本作は百合要素を多分に含みますのでご注意ください。

「清水つき子」

その名前は焼印のように私の心に刻まれた。

清らかに流れる水に浮かぶ月。

不純物を受け入れない冷たく清らかな美しい響きは、つき子さんを表している。

そう思った。



入学式を終え、体育館から教室に移動した私たちはまず自己紹介をした。

眼鏡をかけた先生が出席簿を見、顔を上げて言う。

「えー、皆さん、入学おめでとうございます。私が担任の浅井です。これから一年、よろしく。高校生活はあっという間です。悔いのないよう充実した毎日を送ってください。」

高校生活はあっという間って、親も先生も言うけれど、私には実感が湧かない。

のろのろしている私は、ちゃんと充実した生活を送れるだろうかと少し焦ってしまう。

けれど……あの人に逢えたから。

私は斜め前の席をそっと窺った。

艶やかな髪から覗く横顔。

体育館に行く前、言葉を交わした美しいひと。

彼女に逢えたから、きっと、私の毎日は変わると思う。


「清水つき子です。」

自己紹介の時、つき子さんは教室に凛とした声を響かせた。

思わずはっと見てしまう声音と存在感。

つき子さんをぼうっと見ているのは、私だけではなかった。

つき子さんは出身校、趣味などを淡々と告げた。そして一礼すると、静かに着席する。

つき子。

私はその名前を心の中でなぞった。

つき子。

新しい宝物を手にしたように、その名前を心の中に大切に仕舞った。


ちなみに私は、人見知りでおろおろと喋り、話す内容は支離滅裂、最後に勢いよくぺこりとお辞儀をしたらどっと笑いが起きてしまった。

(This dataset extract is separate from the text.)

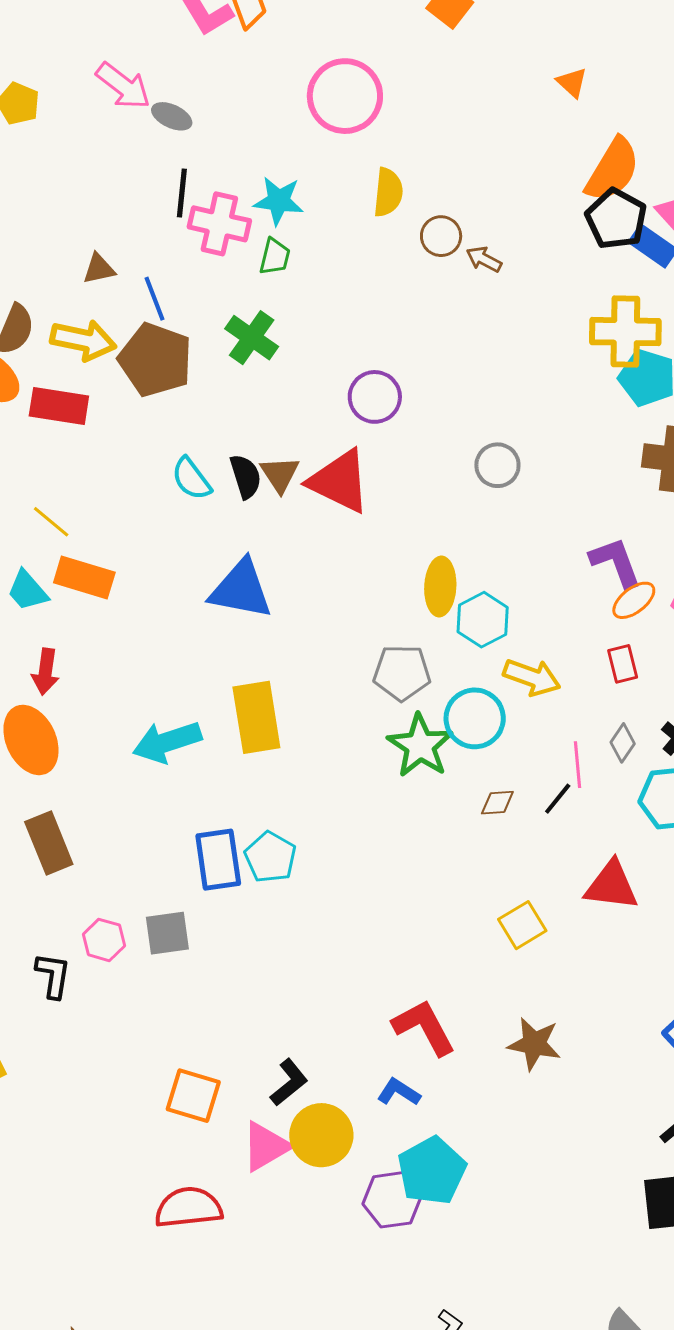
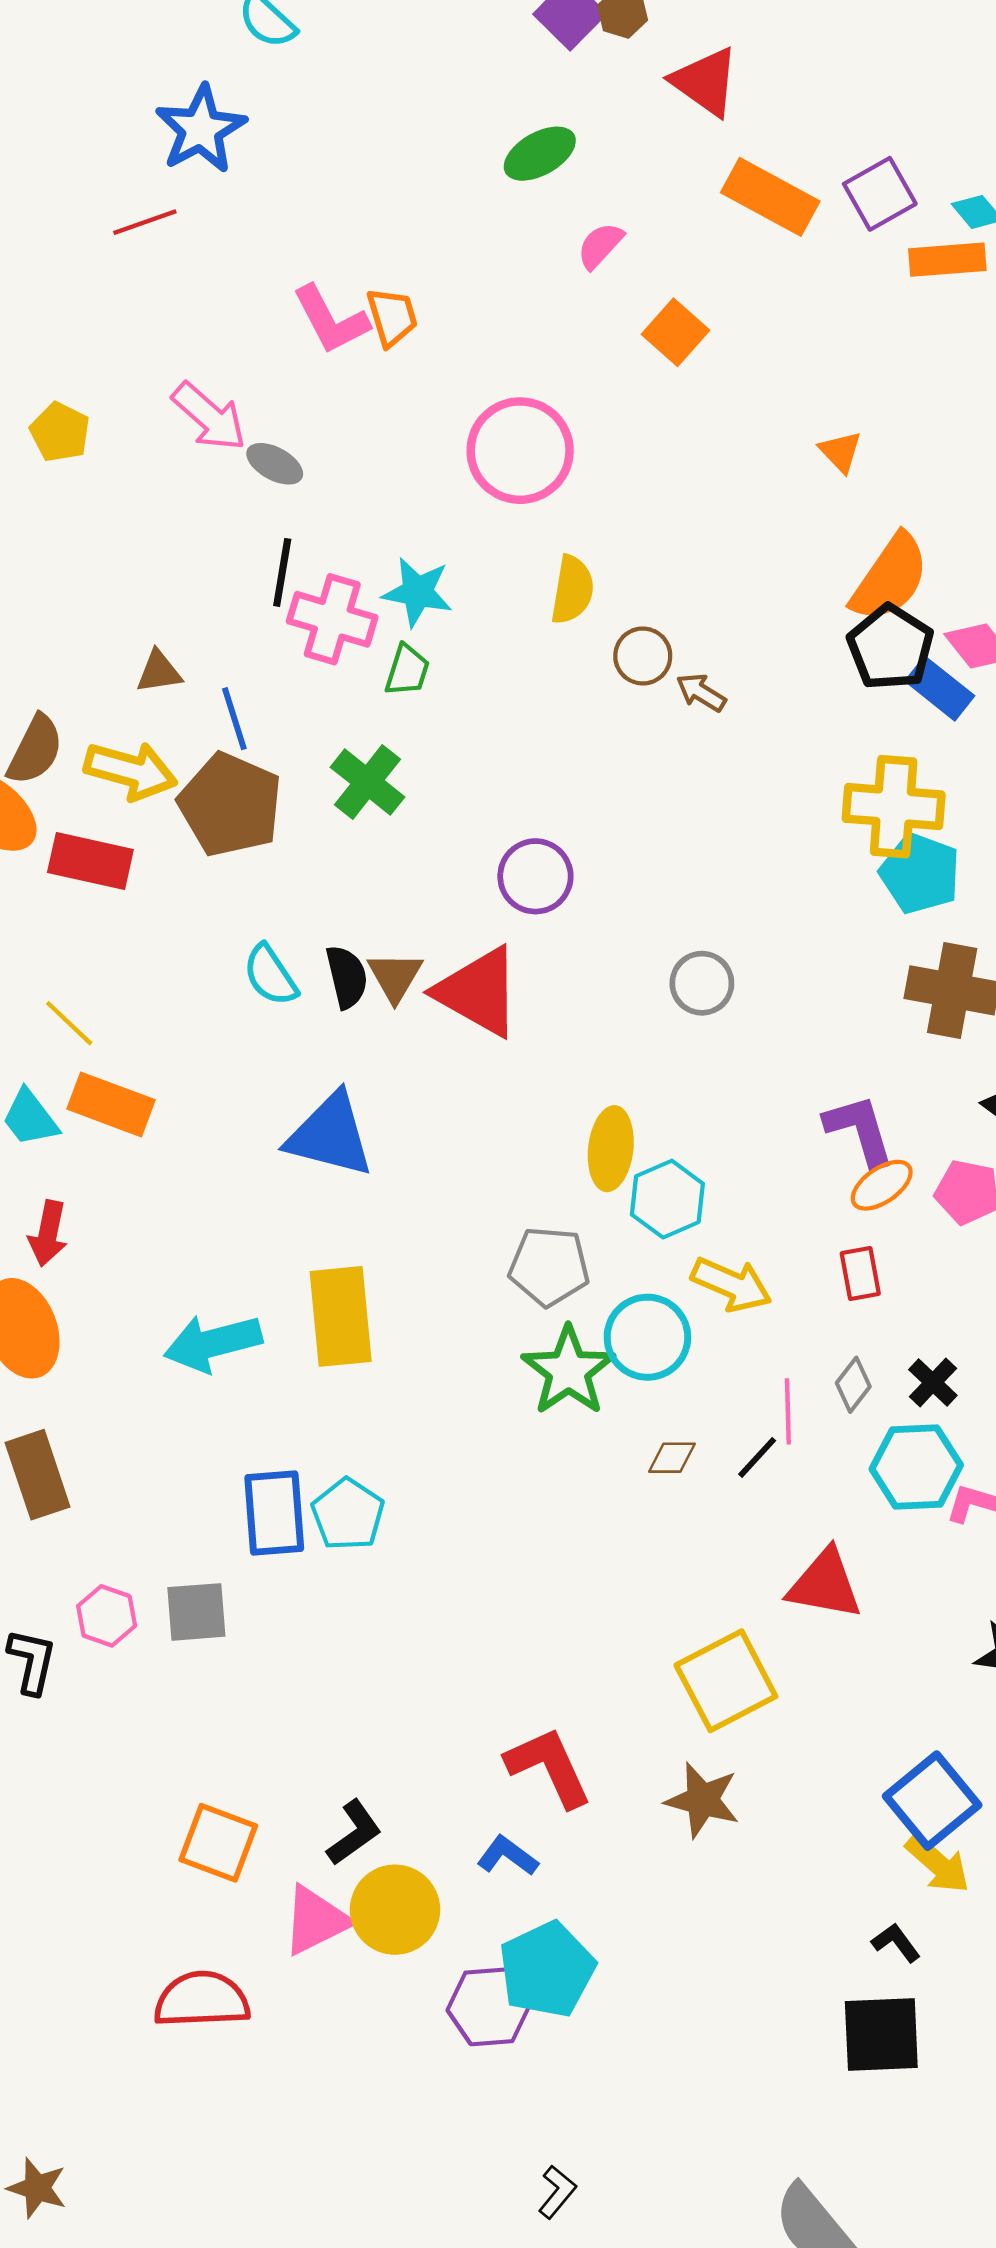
yellow square: (522, 925) -> (726, 1681), moved, size x1.5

つき子さんとの自分の差を感じて、着席して俯き、耳まで赤くなった。


とにかく、つき子さんと同じクラスになれたのだ。

私は神に感謝した。

友達に、なんて畏れ多くてとても思えないけれど。

後ろから、気付かれないようにいつでも見られる。

俯いた時にできるまつ毛の影も。はらりと落ちた髪を耳にかける仕草も。

その甘さに私はくらっとした。

薔薇についた夜露が、胸の中に滴るように。